The first way to make money in real estate is through positive cash flow.  This requires either getting an incredible deal on the purchase price so that the rental proceeds exceed the cost of debt service, maintenance, and expected vacancies or that the amount of leverage used to purchase the property is low enough so the debt service is easily manageable.

I like to look at a property’s potential by looking at the capitalization rate if I had all cash to purchase a property.  Here in central Indiana, it is fairly easy to find a single family home that can be rented out for $900-$1000 per month for $90,000-$100,000.  This is actually the market that I have targeted.  If I figure about 5% for vacancy and 5% for annual maintenance, that means I would be able to expect an annual net income of $12,000 minus $1200 or $11,800 on a $100,000 giving a cap rate of 11.8%.  Think of that as the yield on a stock or bond.  Not bad when compared to a savings account.

If you can find a property that has a decent cap rate, you are almost guaranteed to make money provided you don’t overleverage.

2.  Appreciation

The second way to make a profit in real estate is through appreciation.  Many investors in the real estate bubble counted on this as their main source of profits.  It works pretty well until the music stops and there are no chairs left.  Of course, the one ending up holding the bag is out of luck.  That is why it is so important to analyze cash flow on a property and not overpay.

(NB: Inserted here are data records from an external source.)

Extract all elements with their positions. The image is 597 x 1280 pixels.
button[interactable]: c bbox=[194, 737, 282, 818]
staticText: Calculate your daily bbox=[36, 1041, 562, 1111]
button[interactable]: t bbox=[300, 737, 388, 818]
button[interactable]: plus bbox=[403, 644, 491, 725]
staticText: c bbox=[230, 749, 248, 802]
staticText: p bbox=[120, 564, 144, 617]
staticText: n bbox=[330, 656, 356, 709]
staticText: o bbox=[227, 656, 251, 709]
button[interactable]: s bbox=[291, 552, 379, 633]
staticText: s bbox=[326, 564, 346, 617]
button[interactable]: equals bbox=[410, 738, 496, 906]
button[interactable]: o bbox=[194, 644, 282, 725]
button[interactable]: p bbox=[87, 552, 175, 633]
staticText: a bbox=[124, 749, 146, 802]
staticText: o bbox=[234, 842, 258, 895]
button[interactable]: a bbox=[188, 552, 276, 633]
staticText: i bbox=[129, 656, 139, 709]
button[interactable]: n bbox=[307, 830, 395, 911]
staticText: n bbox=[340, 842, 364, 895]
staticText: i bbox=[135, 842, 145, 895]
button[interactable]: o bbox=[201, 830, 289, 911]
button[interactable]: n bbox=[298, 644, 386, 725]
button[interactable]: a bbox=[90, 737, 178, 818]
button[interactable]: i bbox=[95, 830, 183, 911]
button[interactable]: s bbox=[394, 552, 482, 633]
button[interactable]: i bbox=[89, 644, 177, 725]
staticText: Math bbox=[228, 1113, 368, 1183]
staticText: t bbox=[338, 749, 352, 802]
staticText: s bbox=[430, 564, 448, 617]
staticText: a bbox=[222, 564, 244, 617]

There are two types of appreciation.  The first is that which is mentioned above which is the natural appreciation of a piece of real estate that occurs because demand is high and supply is low or the appreciation that comes as a result of natural inflation over time.

The other type of appreciation is forced appreciation.  This is where an investor purchases real estate and deliberately increases the value of the property to either sell at a profit or to improve the cash flow.  Think about buying a foreclosure that is in need of lots of repair and making those repairs for the purpose of flipping.  That is forced appreciation. Another example might be buying a piece of raw land and building a storage facility or apartment building on it that will be rented out.

3.  Leverage Pay Off

Not everyone can invest in real estate without using some borrowed money.  The mortgage principal that is paid down each month is another way to profit from real estate especially if the mortgage payments are being paid by a third party.  This is one of my main goals for investing in real estate.  I don’t make a ton of cash flow each and every month and what I do make usually ends up being spent on vacancies or repairs.  However, my goal is to come close to breaking even on a cash basis so that in 30 years, I will own a piece of property free and clear which will provide an on-going source of monthly income during retirement.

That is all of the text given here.